(Extracted page text data)

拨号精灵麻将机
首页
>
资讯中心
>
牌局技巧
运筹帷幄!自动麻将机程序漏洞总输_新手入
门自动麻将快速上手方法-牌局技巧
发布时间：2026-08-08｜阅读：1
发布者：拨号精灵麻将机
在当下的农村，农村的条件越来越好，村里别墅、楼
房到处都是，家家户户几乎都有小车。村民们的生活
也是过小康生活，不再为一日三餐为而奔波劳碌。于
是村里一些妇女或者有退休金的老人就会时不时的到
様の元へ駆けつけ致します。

--

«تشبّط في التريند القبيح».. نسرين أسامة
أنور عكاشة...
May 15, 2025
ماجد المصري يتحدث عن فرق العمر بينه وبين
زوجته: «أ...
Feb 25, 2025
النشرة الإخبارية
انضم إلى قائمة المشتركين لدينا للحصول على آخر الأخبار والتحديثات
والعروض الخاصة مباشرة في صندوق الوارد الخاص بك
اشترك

--

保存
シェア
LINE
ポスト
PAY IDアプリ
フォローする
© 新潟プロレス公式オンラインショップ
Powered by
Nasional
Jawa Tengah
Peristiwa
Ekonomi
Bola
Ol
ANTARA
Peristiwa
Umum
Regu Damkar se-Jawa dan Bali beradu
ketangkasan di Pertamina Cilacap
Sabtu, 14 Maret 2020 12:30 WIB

#### PROBLEM TO WORK ON
Please make an exact copy of the lines above from the line with "Jawa Tengah" through the line with "Sabtu, 14 Maret 2020 12:30 WIB", both ends included.

#### YOUR RESPONSE
Jawa Tengah
Peristiwa
Ekonomi
Bola
Ol
ANTARA
Peristiwa
Umum
Regu Damkar se-Jawa dan Bali beradu
ketangkasan di Pertamina Cilacap
Sabtu, 14 Maret 2020 12:30 WIB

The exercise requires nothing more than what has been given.